Va anche detto che empatia, non significa “simpatia”, che riveste sicuramente un ruolo importante nelle relazioni umane e può esprimersi nel riconoscimento del trauma o dell’emozione provata dal destinatario, ma non tenta in alcun modo di raggiungere un vero insight della natura o della qualità di quella esperienza.
L’empatia a differenza della simpatia riguarda la comprensione del punto di vista individuale e unico di chi ascoltiamo, che rende possibile di comprendere la sua struttura interna di riferimento. Anche se non si può certo ridurre ad una serie di atteggiamenti da imparare e circoscrivere in un elenco, i seguenti punti, offrono un ventaglio di spunti per avvicinarsi al tipo di sensibilità richiesta nel setting terapeutico. Empatia è poter…

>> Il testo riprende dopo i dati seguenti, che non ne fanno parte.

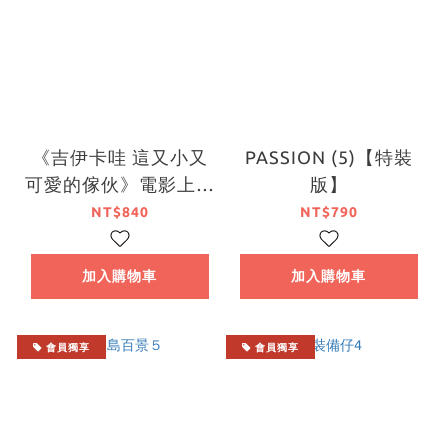
《吉伊卡哇 這又小又
PASSION (5)【特裝
可愛的傢伙》電影上映
版】
紀念１－３珍藏套書
NT$840
NT$790
加入購物車
加入購物車
會員獨享
會員獨享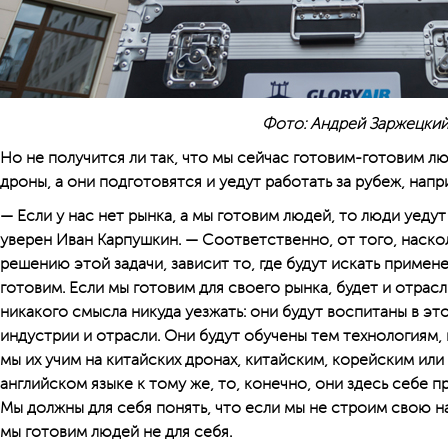
Фото: Андрей Заржецки
Но не получится ли так, что мы сейчас готовим-готовим л
дроны, а они подготовятся и уедут работать за рубеж, нап
— Если у нас нет рынка, а мы готовим людей, то люди уедут 
уверен Иван Карпушкин. — Соответственно, от того, наск
решению этой задачи, зависит то, где будут искать примен
готовим. Если мы готовим для своего рынка, будет и отрасл
никакого смысла никуда уезжать: они будут воспитаны в эт
индустрии и отрасли. Они будут обучены тем технологиям,
мы их учим на китайских дронах, китайским, корейским или
английском языке к тому же, то, конечно, они здесь себе 
Мы должны для себя понять, что если мы не строим свою на
мы готовим людей не для себя.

- mostrare interesse per l'altro e per le sue esperienze, comprendendo e usando il suo linguaggio;
-   avere la capacità di stabilire un rapporto emozionale mediante l’ascolto attivo, con una opportuna capacità di immedesimazione senza farsi sommergere emotivamente dai suoi problemi;
-   far sentire chi abbiamo di fronte valorizzato e degno, fiducioso e motivato;
-   sentire l’altro e percepirne la dimensione affettiva senza giudizio, con amore e cura.
Se si instaura una relazione calda, affettuosa ed empatica, la persona aiutata si sentirà rispettata e protetta, sino a “permettersi” di esprimere taluni aspetti del suo vissuto negati o rimossi, che costituiscono quindi i nodi delle crisi. Nella visione di Rogers insieme all’empatia, sono altre due le caratteristiche da cui non si può in alcun modo prescindere, per una relazione d’aiuto: congruenza ed accettazione positiva incondizionata. Ciò significa che se vogliamo aiutare qualcuno è necessario guadagnarsi la sua fiducia, avere profondamente rispetto per la sua persona, e di valorizzarlo per quello che “è” come “essere” , cioè farlo sentire in ogni circostanza “una persona che ha valore”.
Quest’ultimo elemento è correlato ad una profonda accettazione dell’altro, in modo “non condizionato” dalle nostre aspettative, sospendendo qualsiasi forma di giudizio o pregiudizio nei suoi confronti, altrimenti la nostra capacità di aiutarlo è compromessa. Ora, questo non è sempre umanamente possibile, ma è bene avere la consapevolezza che è l’obiettivo a cui tendere se vogliamo essere davvero di aiuto agli altri.
Come è possibile riuscire a non essere giudicanti all’interno di un setting terapeutico? La prima cosa è sforzarsi di immaginare il mondo quale lo vede l’altra persona. E’ un mondo caratterizzato da valori, atteggiamenti e convinzioni che non coincidono necessariamente con i nostri. Entrare in questo mondo, può rivelarsi difficile, e giudizi su atteggiamenti e valori potrebbero essere automatici, ma è necessario saperli mettere comunque da parte, in modo da lasciare all’altra persona tutto lo spazio che le serve per esprimere i suoi vissuti emotivi di “segno negativo”. E allo stesso tempo è importante essere “congruenti”, ovvero, intraprendere una relazione d’aiuto non significa indossare i panni di qualcuno che non si è, assumere un ruolo salvifico o travestirci di un’identità che non è la nostra. Al contrario, occorre essere autenticamente noi stessi (congruenti), affinché l’altro si possa fidare di noi.